Paulina Macias dirige depuis 2012 la Galerie Libertad, un des principaux espaces d’art contemporain à Querétaro. Elle est par ailleurs professeure au TECde Monterrey, traductrice, curatrice et co-dirige une librairie indépendante. La pluralité de ses activités repose néanmoins sur une ambition commune : promouvoir la création artistique contemporaine et développer des projets profondément inscrits sur le territoire, nourrie par une démarche anthropologique et sociale. Depuis 2020, la Galerie Libertad a adopté une nouvelle direction artistique adossée à un véritable laboratoire d’expérimentation, LATA (Laboratorio de Tecnología y Arte). Comme si elle avait anticipé ce nouveau paradigme, et l’adaptation des pratiques culturelles qu’il suppose, et dans laquelle la crise a plongé le secteur des arts visuels notamment

🟡 Début 2020, avant même la crise, tu avais proposé une nouvelle direction artistique pour la Galería Libertad avec le projet LATA. Est-ce que tu peux nous expliquer pourquoi et quel est l’objectif de ce laboratoire ?

Depuis un moment, on avait remarqué qu’on avait tendance à avoir des expositions interdisciplinaires qui intégraient de plus en plus des supports et des interfaces qui prenaient en compte la technologie et l’expérimentation. Et avec l’inauguration du Musée d’Art Contemporain de Querétaro, on a voulu profiter de cette tendance qu’on avait déjà observé pour distinguer la programmation de la Galeria Libertad des autres expositions proposées au niveau local. D’un autre côté, il nous semble que la pratique artistique a des liens étroits avec la recherche, l’exploration et l’apprentissage, donc l’idée d’un laboratoire, qui permettrait la formation et la production de pièces artistiques liées avec la technologie, avait du sens.
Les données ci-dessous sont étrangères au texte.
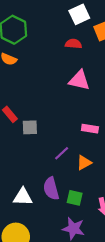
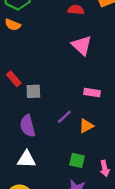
pink triangle: (79, 80) -> (82, 45), turned 30
purple semicircle: (51, 189) -> (28, 126), moved

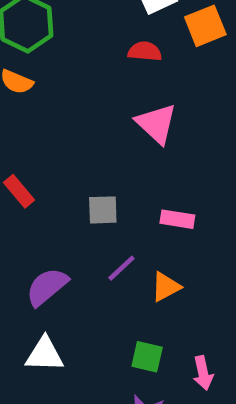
gray square: (33, 91) -> (103, 210), moved
purple semicircle: (28, 126) -> (47, 287), turned 65

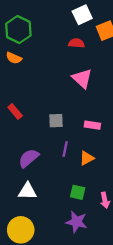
purple line: (121, 268) -> (65, 149), turned -35

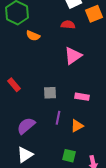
orange semicircle: (14, 58) -> (33, 36), moved
pink triangle: (82, 78) -> (73, 56), turned 42
white triangle: (28, 191) -> (25, 155), turned -36

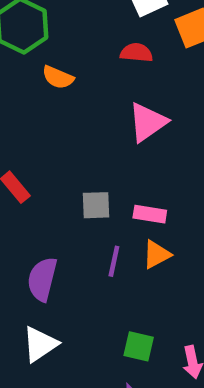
pink rectangle: (82, 97) -> (150, 214), moved
purple semicircle: (26, 126) -> (42, 279), turned -36
orange triangle: (77, 126) -> (157, 254), moved

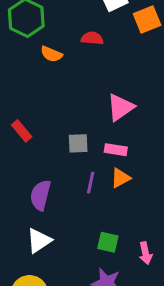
red semicircle: (136, 53) -> (92, 38), moved
pink triangle: (148, 122) -> (120, 107), moved

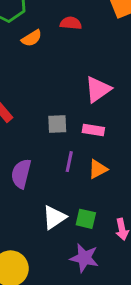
orange semicircle: (51, 54) -> (32, 38), turned -55
orange triangle: (120, 178) -> (98, 169), moved
white triangle: (39, 241) -> (54, 217), moved

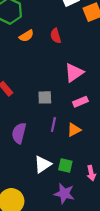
red semicircle: (71, 23) -> (56, 36), moved, turned -112
pink rectangle: (93, 130) -> (80, 102), moved, turned -32

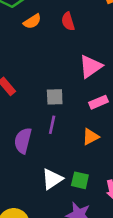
purple line: (53, 124) -> (52, 125), moved

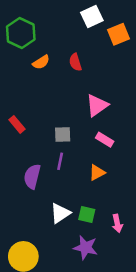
pink rectangle: (98, 102) -> (105, 140), turned 54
On a ainsi proposé un projet qui puisse avoir une forme de restitution semestrielle, de formation, de production et de diffusion d’explorations qui associent l’art et la technologie, et aussi qui permette à la production locale de diversifier ses supports et au public de la galerie, de trouver des formes différentes et novatrices d’expression et de réflexion.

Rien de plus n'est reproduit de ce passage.